Sentí un metal helado rasgando la tela de mi vestido y lacerando mi piel. La granjera introdujo más el cuchillo en mi espalda y lo sacó de mi cuerpo una y otra vez con furia descontrolada. Tal vez pensó que rogaría por su inexorable compasión, pero ya había sumido aquel como el día de mi deceso. Mi sangre se sentía caliente, mientras se deslizaba por mi espalda y cadera. Me invadió el frío cuando sentí su última estocada mortal.
Lo que se experimenta al morir me tomó por sorpresa. Me sentía incorpórea, como si estuviera flotando en la nada absoluta, llevada por el viento. Me picaban las extremidades y cada momento perdía más movilidad. El suelo duro me recibió cuando me desplomé. Quedé tendida allí mientras ella huía.

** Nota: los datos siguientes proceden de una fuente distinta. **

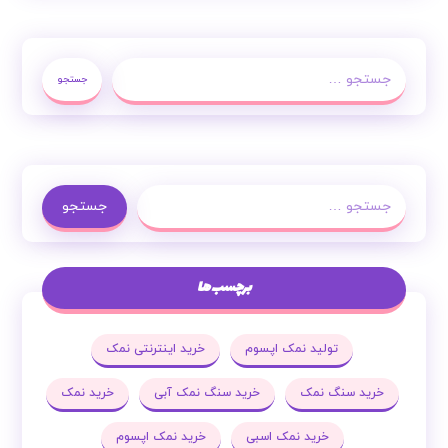
جستجو
جستجو
برچسب ها
تولید نمک اپسوم
خرید اینترنتی نمک
خرید سنگ نمک
خرید سنگ نمک آبی
خرید نمک
خرید نمک اسبی
خرید نمک اپسوم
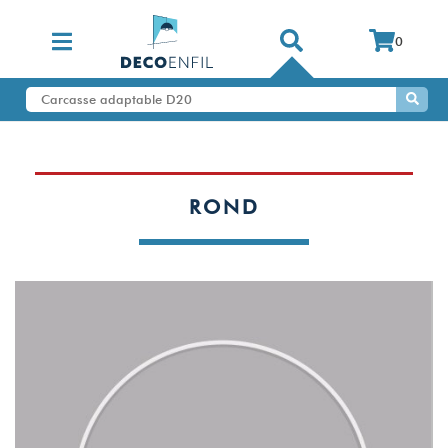
0
ROND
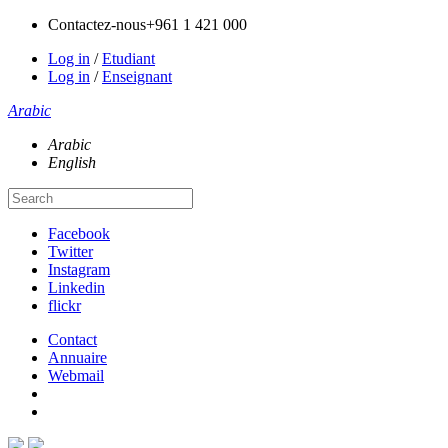
Contactez-nous
+961 1 421 000
Log in
/
Etudiant
Log in
/
Enseignant
Arabic
Arabic
English
Facebook
Twitter
Instagram
Linkedin
flickr
Contact
Annuaire
Webmail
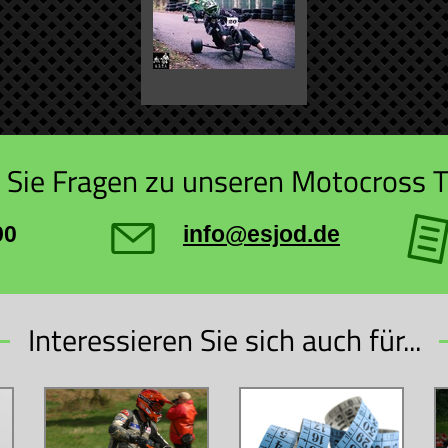
Sie Fragen zu unseren Motocross T
90
info@esjod.de
Interessieren Sie sich auch für...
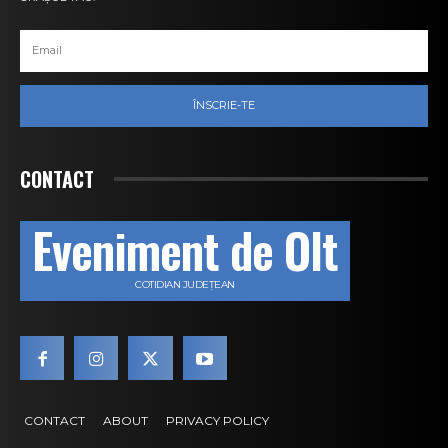
ÎNSCRIE-TE
CONTACT
Eveniment de Olt
COTIDIAN JUDEȚEAN
CONTACT
ABOUT
PRIVACY POLICY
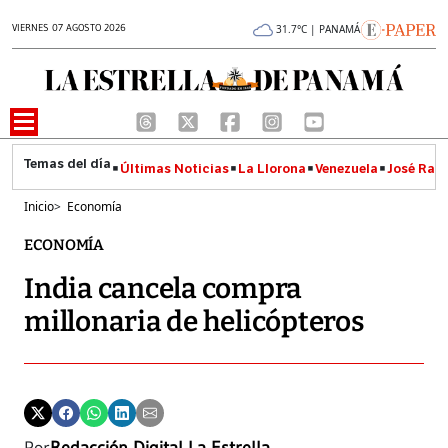
VIERNES 07 AGOSTO 2026
31.7°C | PANAMÁ
Últimas Noticias
La Llorona
Venezuela
José Raúl
Inicio
>
Economía
ECONOMÍA
India cancela compra
millonaria de helicópteros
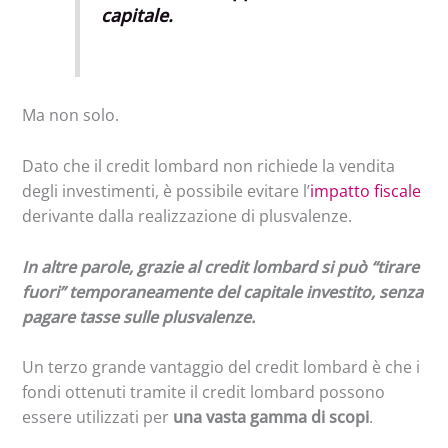
capitale.
Ma non solo.
Dato che il credit lombard non richiede la vendita
degli investimenti, è possibile evitare l’
impatto fiscale
derivante dalla realizzazione di plusvalenze.
In altre parole, grazie al credit lombard si può “tirare
fuori” temporaneamente del capitale investito, senza
pagare tasse sulle plusvalenze.
Un terzo grande vantaggio del credit lombard è che i
fondi ottenuti tramite il credit lombard possono
essere utilizzati per
una vasta gamma di scopi
.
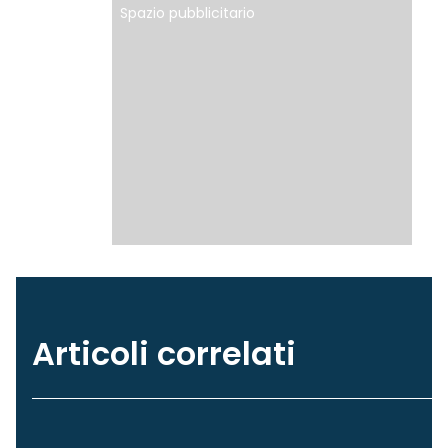
Spazio pubblicitario
Articoli correlati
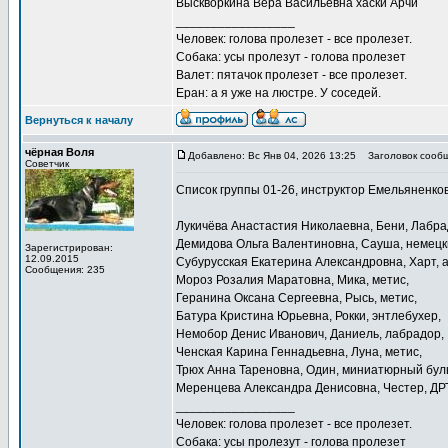
Выскворкина Вера Васильевна хаски Арчи
_________________
Человек: голова пролезет - все пролезет.
Собака: усы пролезут - голова пролезет
Валет: пятачок пролезет - все пролезет.
Еран: а я уже на люстре. У соседей.
Вернуться к началу
чёрная Воля
Добавлено: Вс Янв 04, 2026 13:25
Заголовок сообщ
Советчик
Список группы 01-26, инструктор Емельяненко
Лукичёва Анастастия Николаевна, Бени, Лабра
Демидова Ольга Валентиновна, Сауша, немецки
Зарегистрирован:
12.09.2015
Субурусская Екатерина Александровна, Харт, а
Сообщения: 235
Мороз Розалия Маратовна, Мика, метис,
Геранина Оксана Сергеевна, Рысь, метис,
Батура Кристина Юрьевна, Рокки, энтлебухер,
Немобор Денис Иванович, Даниель, лабрадор,
Ченская Карина Геннадьевна, Луна, метис,
Трюх Анна Тареновна, Один, миниатюрный бул
Меренцева Александра Денисовна, Честер, ДРТ
_________________
Человек: голова пролезет - все пролезет.
Собака: усы пролезут - голова пролезет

—Ma-má, Ma-má. —Él me levantó sin mucho esfuerzo. Luchó con mi cuerpo que insistía en quedarse tendido en el suelo frío y me mantuvo de pie. Allí, entre sus brazos, sentí que mis dedos se alargaban, horadando los suecos que traía y, como lombrices, mis uñas empezaron a buscar la tierra.
—Ma-má —murmuró una vez más, pero esta vez con un resquicio de sorpresa.
Yo también estaba pasmada. Desde esa posición pude ver como mis brazos se oscurecían y recubrían de cortezas, como mi pelo, antes dorado adquiría un color parduzco y se llenaba de hojas. Había muchas preguntas en mi mente, y agradecimiento también. Di gracias a cada uno de los dioses mientras se completaba mi transformación.
Cuando vi a Rodrik por primera vez pensaba que sabía donde encajaba, cuál era mi lugar en los prietos hilos que formaban el telar de las nornas. Ahora entendía que todo lo que había vivido tenía el objetivo de llevarme allí, a ese preciso instante, con el ser que más me necesitaba en los siete reinos. El último rescoldo de mis pies se convirtió en raíces, y mis brazos en ramas, y cuando mi rostro se fundió con los nudos del árbol que ahora debía ser, me permití sonreír por última vez mientras lo veía a él horadar la tierra y acurrucarse junto a mis raíces nuevas.
Allí al fin podría cuidar de mi bebé hasta el Ragnarok. Bajo tierra, junto al calor de su madre, mi primogénito, una vez abandonado, podría al fin descansar.